*** Begin section ***

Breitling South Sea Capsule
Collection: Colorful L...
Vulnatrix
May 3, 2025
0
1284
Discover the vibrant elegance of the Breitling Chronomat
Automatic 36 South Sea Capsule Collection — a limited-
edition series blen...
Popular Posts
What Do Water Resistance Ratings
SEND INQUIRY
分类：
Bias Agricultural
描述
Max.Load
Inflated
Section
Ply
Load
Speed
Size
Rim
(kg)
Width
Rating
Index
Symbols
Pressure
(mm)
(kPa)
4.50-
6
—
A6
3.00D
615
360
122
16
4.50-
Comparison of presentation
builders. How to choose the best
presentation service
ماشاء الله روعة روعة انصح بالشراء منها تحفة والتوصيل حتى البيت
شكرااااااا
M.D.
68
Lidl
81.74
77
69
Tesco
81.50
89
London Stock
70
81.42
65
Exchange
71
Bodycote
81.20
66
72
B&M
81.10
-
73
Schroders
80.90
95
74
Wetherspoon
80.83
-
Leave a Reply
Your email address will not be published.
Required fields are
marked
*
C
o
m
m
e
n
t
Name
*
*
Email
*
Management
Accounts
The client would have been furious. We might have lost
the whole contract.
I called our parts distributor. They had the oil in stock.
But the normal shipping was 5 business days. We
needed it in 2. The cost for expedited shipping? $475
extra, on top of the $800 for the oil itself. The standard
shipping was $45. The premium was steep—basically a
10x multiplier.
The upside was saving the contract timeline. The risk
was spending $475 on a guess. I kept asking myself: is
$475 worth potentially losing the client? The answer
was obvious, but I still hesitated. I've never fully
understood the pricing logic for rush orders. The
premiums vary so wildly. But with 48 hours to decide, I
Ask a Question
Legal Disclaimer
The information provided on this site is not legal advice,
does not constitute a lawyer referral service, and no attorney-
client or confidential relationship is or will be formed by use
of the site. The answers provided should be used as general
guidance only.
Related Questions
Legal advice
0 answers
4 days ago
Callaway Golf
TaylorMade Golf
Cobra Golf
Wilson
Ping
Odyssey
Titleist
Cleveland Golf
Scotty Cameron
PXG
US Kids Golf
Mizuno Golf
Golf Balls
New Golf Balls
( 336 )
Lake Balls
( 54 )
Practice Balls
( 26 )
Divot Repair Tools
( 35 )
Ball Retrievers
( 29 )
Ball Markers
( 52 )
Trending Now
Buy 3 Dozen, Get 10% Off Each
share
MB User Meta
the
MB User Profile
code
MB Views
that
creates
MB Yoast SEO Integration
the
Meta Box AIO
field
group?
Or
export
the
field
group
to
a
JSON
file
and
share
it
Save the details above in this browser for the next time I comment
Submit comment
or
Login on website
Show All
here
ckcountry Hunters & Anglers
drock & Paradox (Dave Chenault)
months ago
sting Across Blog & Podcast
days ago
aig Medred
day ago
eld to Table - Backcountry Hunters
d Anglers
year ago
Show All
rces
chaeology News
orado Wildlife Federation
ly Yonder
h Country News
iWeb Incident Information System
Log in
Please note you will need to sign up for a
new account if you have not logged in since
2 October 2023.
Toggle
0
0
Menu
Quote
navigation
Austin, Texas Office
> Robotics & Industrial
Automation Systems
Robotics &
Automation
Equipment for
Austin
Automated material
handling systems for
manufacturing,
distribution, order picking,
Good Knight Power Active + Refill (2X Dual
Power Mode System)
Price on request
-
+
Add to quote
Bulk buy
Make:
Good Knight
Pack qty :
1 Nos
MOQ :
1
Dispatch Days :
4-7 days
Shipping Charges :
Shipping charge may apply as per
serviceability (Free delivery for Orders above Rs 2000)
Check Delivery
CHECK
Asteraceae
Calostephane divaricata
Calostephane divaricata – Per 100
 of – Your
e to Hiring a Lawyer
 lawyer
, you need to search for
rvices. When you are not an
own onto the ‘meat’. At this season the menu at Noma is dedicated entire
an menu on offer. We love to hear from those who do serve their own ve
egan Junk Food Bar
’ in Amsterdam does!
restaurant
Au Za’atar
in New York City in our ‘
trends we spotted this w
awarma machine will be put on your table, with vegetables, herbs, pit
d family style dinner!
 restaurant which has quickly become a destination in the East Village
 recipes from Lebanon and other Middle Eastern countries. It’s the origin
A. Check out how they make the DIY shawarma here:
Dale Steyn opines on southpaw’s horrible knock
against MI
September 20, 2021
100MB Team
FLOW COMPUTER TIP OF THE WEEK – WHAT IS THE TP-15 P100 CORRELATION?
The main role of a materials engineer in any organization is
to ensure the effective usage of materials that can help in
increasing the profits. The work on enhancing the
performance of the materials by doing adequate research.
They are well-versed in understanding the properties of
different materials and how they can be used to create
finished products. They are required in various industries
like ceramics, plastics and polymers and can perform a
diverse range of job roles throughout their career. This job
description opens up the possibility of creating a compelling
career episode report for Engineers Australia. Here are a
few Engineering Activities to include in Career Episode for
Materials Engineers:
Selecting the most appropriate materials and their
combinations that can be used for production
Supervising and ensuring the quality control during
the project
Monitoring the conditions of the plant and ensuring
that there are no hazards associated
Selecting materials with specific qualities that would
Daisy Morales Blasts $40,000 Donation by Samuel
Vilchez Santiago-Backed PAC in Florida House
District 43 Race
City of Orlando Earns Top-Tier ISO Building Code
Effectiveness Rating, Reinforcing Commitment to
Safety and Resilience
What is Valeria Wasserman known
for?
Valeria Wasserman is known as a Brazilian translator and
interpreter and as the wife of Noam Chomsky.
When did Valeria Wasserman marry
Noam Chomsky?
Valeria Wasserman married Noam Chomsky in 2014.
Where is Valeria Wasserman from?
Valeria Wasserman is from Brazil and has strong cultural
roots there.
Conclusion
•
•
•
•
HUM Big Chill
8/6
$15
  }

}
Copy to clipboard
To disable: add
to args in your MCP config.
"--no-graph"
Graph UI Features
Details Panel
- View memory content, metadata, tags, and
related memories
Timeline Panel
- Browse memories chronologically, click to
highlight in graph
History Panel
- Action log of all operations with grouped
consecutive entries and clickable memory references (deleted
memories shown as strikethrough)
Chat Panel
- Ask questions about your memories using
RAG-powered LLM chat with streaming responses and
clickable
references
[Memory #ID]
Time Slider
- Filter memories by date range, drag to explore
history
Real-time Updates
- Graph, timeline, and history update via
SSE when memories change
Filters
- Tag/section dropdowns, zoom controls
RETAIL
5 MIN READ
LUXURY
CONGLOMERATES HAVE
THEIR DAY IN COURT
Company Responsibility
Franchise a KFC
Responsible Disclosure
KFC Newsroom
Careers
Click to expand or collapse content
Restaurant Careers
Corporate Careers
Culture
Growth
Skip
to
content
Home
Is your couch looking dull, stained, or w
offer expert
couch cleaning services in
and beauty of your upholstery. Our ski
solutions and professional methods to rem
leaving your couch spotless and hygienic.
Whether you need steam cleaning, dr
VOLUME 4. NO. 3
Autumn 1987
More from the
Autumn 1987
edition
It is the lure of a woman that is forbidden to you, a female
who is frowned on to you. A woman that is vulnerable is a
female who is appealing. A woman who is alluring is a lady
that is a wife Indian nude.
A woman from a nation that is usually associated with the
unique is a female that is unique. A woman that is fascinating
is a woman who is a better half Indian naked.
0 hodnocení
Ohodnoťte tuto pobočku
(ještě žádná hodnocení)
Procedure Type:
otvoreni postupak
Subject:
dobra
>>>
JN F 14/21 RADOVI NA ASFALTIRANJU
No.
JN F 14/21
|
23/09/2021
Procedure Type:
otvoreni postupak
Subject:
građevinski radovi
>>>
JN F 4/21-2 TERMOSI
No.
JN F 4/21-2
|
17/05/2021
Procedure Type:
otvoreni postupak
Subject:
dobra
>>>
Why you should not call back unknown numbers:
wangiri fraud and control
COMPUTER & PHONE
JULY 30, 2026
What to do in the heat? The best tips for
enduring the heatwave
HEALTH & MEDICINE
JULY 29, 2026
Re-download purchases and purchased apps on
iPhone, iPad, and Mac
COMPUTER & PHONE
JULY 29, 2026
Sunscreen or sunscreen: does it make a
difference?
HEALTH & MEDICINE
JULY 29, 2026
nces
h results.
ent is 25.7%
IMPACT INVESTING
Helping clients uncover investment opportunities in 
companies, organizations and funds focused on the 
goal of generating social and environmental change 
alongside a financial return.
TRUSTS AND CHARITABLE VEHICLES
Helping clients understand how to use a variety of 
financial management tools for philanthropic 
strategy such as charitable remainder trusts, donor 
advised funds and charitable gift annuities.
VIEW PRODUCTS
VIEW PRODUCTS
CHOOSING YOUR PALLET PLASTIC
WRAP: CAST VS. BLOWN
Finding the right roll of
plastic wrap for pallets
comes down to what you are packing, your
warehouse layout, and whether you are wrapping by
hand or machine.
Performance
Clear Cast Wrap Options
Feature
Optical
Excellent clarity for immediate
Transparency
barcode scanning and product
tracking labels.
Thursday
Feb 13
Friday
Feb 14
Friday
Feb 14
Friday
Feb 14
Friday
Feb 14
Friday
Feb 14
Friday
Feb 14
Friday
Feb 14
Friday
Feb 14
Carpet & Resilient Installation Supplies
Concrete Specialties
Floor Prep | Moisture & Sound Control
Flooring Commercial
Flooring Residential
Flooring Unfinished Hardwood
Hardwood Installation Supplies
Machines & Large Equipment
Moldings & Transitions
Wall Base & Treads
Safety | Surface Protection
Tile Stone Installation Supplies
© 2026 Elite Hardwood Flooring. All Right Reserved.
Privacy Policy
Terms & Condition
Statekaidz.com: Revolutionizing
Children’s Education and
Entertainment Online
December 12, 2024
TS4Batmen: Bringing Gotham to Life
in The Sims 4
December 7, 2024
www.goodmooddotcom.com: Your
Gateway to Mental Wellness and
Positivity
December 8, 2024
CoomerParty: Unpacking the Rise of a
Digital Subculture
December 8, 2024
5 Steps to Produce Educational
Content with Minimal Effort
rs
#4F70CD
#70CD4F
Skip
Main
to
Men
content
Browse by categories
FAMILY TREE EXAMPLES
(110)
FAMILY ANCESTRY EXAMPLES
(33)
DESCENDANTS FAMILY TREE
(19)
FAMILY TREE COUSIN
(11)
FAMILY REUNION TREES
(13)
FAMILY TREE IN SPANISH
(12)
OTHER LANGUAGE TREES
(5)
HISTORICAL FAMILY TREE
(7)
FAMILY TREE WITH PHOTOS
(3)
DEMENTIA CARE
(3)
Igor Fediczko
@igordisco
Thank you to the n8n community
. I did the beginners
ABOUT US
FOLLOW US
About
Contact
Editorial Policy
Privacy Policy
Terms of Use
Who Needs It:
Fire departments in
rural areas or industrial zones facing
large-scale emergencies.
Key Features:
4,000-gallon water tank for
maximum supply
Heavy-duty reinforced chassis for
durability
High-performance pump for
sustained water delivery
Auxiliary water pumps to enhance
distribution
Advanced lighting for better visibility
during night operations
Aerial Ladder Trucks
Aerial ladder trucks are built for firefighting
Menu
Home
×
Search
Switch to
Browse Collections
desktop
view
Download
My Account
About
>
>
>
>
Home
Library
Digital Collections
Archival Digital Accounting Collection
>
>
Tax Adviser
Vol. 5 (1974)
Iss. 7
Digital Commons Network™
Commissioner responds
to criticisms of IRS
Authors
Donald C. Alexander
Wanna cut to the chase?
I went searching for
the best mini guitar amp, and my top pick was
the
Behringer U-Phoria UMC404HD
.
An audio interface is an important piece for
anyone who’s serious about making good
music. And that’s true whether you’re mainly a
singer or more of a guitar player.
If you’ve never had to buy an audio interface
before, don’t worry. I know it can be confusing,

*** End section ***

■ TASK BRIEF ■
Find the lines above holding the word "audio" and show them.

■ RESPONSE TO THE TASK ■
An audio interface is an important piece for
If you’ve never had to buy an audio interface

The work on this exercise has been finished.